I'm not sure which German camera company starting with "L" you are referring to. Does it end with an "a" or an "f"? If the former then I cant comment, but I dont think its an accusation that can be levelled at the latter - even though their products can hardly be described as cheap!
Originally Posted by Sirius Glass
I think you're partly right, but you don't take into account another factor. How many TLRs did they produce - sell back then? Probably few, but a lot more than they do today. So, given as a fact that the smaller the production, the bigger the price, it's not that strange that the price is so high. Mass production is not an option for them.
Originally Posted by JPD
There is a bottom price, set by (amongst other things) how many of them you can sell in a year.
The higher it gets, the fewer cameras you sell. And if it gets higher than anyone will be ready to pay for it, it's time to throw in the towel.
And that's what Rollei did.
But then Franke & Heidecke Mk II took over.
They know now that Rollei did the right thing.

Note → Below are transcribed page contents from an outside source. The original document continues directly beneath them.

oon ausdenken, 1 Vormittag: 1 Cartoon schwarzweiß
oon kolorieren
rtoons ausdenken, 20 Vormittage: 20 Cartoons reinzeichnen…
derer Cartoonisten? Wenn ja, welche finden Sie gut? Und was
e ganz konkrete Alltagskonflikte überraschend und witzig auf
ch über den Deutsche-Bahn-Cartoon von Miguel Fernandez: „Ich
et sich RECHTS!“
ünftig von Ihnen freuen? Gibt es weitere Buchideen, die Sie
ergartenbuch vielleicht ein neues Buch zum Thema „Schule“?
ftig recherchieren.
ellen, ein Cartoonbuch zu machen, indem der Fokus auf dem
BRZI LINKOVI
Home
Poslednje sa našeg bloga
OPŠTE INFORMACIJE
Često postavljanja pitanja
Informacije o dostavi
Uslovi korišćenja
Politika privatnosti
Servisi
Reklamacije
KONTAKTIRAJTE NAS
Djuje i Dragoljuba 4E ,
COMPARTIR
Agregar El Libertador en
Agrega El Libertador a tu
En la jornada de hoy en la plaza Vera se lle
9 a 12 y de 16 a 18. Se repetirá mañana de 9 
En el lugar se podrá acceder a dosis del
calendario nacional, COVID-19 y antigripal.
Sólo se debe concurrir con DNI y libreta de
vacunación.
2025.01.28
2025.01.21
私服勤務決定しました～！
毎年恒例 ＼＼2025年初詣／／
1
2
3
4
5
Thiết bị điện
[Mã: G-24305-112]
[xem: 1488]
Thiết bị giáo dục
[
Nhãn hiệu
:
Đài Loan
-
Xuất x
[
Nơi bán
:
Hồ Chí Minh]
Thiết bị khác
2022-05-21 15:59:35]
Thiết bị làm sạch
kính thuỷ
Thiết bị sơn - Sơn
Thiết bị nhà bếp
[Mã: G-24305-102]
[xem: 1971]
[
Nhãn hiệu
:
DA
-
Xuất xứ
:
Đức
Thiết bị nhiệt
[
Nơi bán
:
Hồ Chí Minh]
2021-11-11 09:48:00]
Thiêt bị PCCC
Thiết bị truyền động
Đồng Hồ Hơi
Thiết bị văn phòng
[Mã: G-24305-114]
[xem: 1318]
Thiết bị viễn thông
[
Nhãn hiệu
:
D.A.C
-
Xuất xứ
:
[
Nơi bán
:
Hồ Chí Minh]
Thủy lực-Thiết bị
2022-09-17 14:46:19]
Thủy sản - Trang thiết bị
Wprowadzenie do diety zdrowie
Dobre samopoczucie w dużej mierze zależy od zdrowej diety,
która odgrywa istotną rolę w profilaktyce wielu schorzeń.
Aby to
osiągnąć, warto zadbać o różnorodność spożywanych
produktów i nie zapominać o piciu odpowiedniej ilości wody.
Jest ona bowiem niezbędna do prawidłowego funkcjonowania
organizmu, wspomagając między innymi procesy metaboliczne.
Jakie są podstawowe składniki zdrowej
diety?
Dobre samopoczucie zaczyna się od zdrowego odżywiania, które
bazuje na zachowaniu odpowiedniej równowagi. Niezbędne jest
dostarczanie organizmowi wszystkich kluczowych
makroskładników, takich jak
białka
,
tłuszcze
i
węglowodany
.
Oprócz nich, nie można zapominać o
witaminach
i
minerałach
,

Rollei's direct competition, Hasselblad, also was/is very expensive. But their history is rather different: they not made a penny selling cameras for many, many years, Victor funding the camera manufacture out of his other, highly lucrative, ventures.
(A lot like Zeiss' camera lens division - also not a big money making machine, but kept running out of a sense for tradition and - perhaps - love for the craft.)
If only Rollei/F&H Mk II had had such a backer ...
So they're dead...at least the film isn't.
What I find surprising, is that Kodak sold Leaf to Phase One. That seems like a bad move, to me.
True, but it's a downward spiral. The only way to hold the prices down would be selling more of simpler cameras to keep the cash flowing in. The bulk production at the old Zeiss Ikon, Agfa and Voigtländer factories were simple amateur cameras. Back in the mid 1900's they didn't need to sell expensive "special editions" to collectors every and each year to stay afloat.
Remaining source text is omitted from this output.